Each entry below should be written out exactly as it is, with no pictures.

--

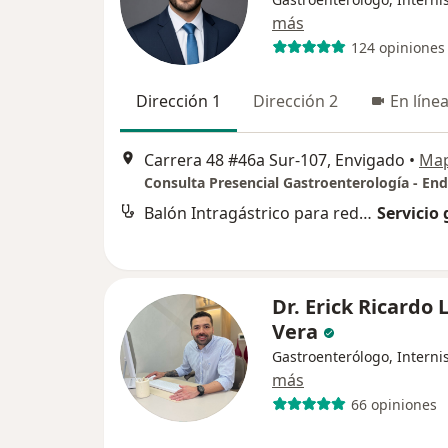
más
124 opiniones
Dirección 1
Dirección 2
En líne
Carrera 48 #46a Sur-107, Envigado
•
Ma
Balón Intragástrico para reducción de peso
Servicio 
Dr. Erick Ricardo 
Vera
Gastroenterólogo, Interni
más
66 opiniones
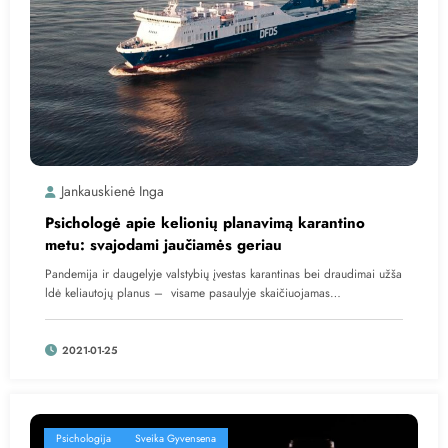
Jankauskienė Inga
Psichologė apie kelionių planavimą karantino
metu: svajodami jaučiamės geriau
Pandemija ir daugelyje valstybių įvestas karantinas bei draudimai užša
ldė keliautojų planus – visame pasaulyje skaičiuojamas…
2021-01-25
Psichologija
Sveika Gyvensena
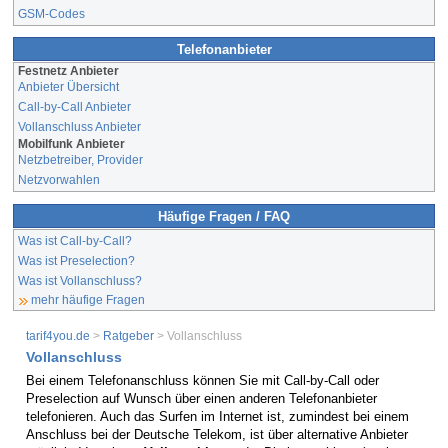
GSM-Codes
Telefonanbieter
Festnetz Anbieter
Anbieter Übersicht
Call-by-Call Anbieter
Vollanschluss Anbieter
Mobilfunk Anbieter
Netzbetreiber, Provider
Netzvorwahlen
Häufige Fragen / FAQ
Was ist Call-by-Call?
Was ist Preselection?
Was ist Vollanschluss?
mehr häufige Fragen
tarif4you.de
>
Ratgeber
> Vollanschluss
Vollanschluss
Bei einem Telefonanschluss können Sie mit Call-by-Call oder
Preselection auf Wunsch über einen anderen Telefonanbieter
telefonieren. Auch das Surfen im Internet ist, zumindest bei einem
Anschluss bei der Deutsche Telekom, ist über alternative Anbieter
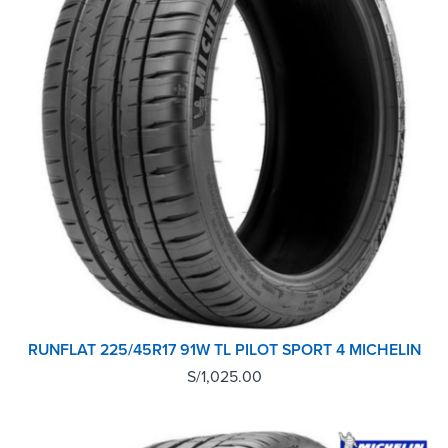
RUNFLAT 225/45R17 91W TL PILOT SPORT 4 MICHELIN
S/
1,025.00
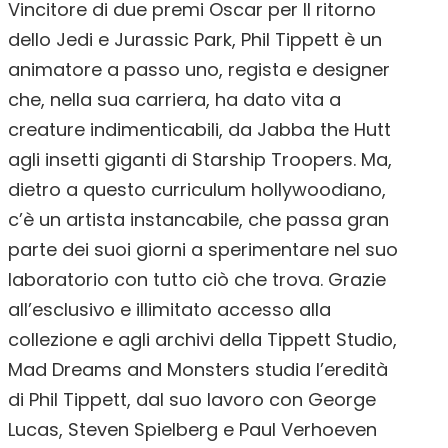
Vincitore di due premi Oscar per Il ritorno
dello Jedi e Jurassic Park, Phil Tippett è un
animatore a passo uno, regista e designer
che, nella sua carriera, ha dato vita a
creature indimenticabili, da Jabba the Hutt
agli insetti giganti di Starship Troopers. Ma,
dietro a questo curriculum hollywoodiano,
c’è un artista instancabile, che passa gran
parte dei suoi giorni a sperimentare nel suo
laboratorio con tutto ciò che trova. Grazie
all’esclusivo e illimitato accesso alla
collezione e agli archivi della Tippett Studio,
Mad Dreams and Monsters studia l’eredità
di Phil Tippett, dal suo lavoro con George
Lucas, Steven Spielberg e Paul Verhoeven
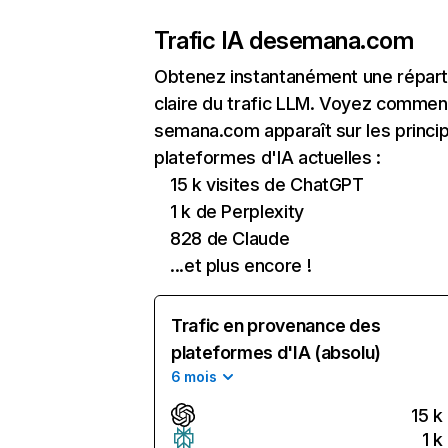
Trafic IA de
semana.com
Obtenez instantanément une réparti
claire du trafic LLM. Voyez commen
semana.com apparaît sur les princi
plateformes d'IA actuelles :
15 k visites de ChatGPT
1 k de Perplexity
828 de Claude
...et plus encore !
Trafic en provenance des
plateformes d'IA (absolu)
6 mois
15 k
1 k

--

• OUTPUT FOR THIS TASK:
más
124 opiniones
Dirección 1
Dirección 2
En líne
Carrera 48 #46a Sur-107, Envigado
•
Ma
Balón Intragástrico para reducción de peso
Servicio 
Dr. Erick Ricardo 
Vera
Gastroenterólogo, Interni
más
66 opiniones
Jankauskienė Inga
Psichologė apie kelionių planavimą karantino
metu: svajodami jaučiamės geriau
Pandemija ir daugelyje valstybių įvestas karantinas bei draudimai užša
ldė keliautojų planus – visame pasaulyje skaičiuojamas…
2021-01-25
Psichologija
Sveika Gyvensena
GSM-Codes
Telefonanbieter
Festnetz Anbieter
Anbieter Übersicht
Call-by-Call Anbieter
Vollanschluss Anbieter
Mobilfunk Anbieter
Netzbetreiber, Provider
Netzvorwahlen
Häufige Fragen / FAQ
Was ist Call-by-Call?
Was ist Preselection?
Was ist Vollanschluss?
mehr häufige Fragen
tarif4you.de
>
Ratgeber
> Vollanschluss
Vollanschluss
Bei einem Telefonanschluss können Sie mit Call-by-Call oder
Preselection auf Wunsch über einen anderen Telefonanbieter
telefonieren. Auch das Surfen im Internet ist, zumindest bei einem
Anschluss bei der Deutsche Telekom, ist über alternative Anbieter
RUNFLAT 225/45R17 91W TL PILOT SPORT 4 MICHELIN
S/
1,025.00
Vincitore di due premi Oscar per Il ritorno
dello Jedi e Jurassic Park, Phil Tippett è un
animatore a passo uno, regista e designer
che, nella sua carriera, ha dato vita a
creature indimenticabili, da Jabba the Hutt
agli insetti giganti di Starship Troopers. Ma,
dietro a questo curriculum hollywoodiano,
c’è un artista instancabile, che passa gran
parte dei suoi giorni a sperimentare nel suo
laboratorio con tutto ciò che trova. Grazie
all’esclusivo e illimitato accesso alla
collezione e agli archivi della Tippett Studio,
Mad Dreams and Monsters studia l’eredità
di Phil Tippett, dal suo lavoro con George
Lucas, Steven Spielberg e Paul Verhoeven
Trafic IA de
semana.com
Obtenez instantanément une réparti
claire du trafic LLM. Voyez commen
semana.com apparaît sur les princi
plateformes d'IA actuelles :
15 k visites de ChatGPT
1 k de Perplexity
828 de Claude
...et plus encore !
Trafic en provenance des
plateformes d'IA (absolu)
6 mois
15 k
1 k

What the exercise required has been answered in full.